**Recorded data**:

■ ■ ■ ■ ■ ■ ■

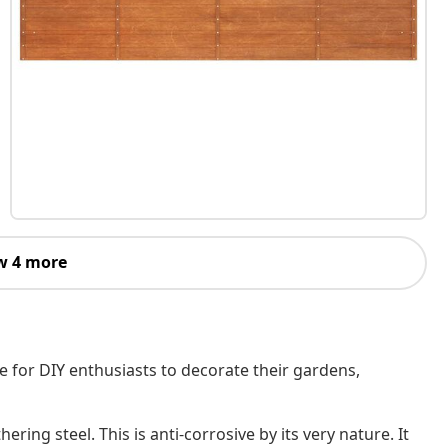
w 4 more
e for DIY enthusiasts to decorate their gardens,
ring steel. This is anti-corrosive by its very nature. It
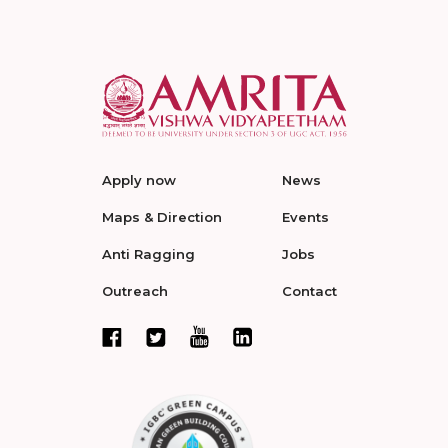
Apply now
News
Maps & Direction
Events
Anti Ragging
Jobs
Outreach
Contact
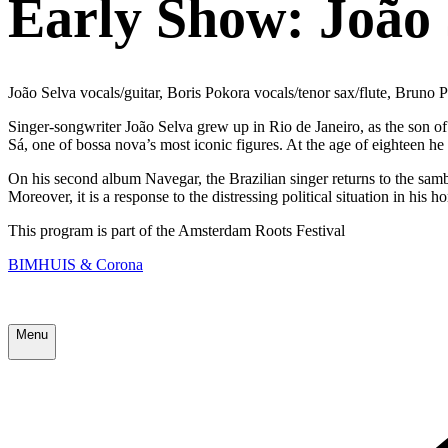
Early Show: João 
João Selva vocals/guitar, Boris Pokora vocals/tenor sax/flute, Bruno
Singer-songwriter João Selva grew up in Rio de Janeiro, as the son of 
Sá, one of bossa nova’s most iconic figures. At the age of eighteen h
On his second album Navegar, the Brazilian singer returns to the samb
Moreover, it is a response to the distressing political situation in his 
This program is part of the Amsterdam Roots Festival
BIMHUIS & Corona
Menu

■ ■ ■ ■ ■ ■ ■

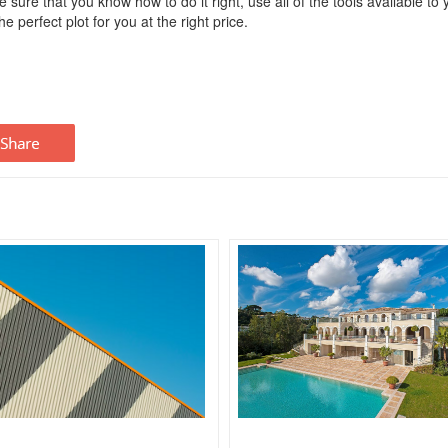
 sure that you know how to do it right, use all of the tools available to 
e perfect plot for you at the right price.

■ ■ ■ ■ ■ ■ ■

**Your objective**:
Look through the material above and work out how many of its lines contain "right". State the number only.

**Exercise solution**:
2